**DATA SUPPLIED:**
Content starts
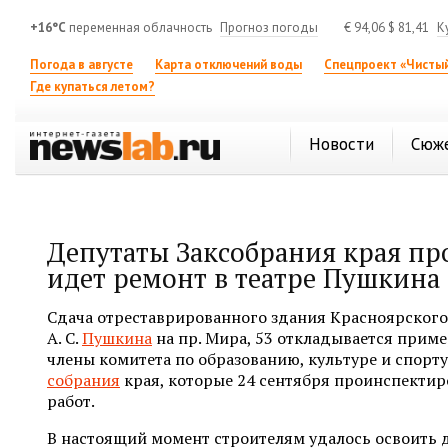
+16°C
переменная облачность
Прогноз погоды
€
94,06
$
81,41
К
Погода в августе
Карта отключений воды
Спецпроект «Чистый
Где купаться летом?
Новости
Сюж
Депутаты Заксобрания края пр
идет ремонт в театре Пушкина
Сдача отреставрированного здания Красноярского
А. С.
Пушкина
на пр. Мира, 53 откладывается приме
члены комитета по образованию, культуре и спорт
собрания
края, которые 24 сентября проинспекти
работ.
В настоящий момент строителям удалось освоить дв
Content ends
**ASSIGNMENT:** Would you write out an exact copy of the entries above, with no images?

**WRITTEN ANSWER:**
+16°C
переменная облачность
Прогноз погоды
€
94,06
$
81,41
К
Погода в августе
Карта отключений воды
Спецпроект «Чистый
Где купаться летом?
Новости
Сюж
Депутаты Заксобрания края пр
идет ремонт в театре Пушкина
Сдача отреставрированного здания Красноярского
А. С.
Пушкина
на пр. Мира, 53 откладывается приме
члены комитета по образованию, культуре и спорт
собрания
края, которые 24 сентября проинспекти
работ.
В настоящий момент строителям удалось освоить дв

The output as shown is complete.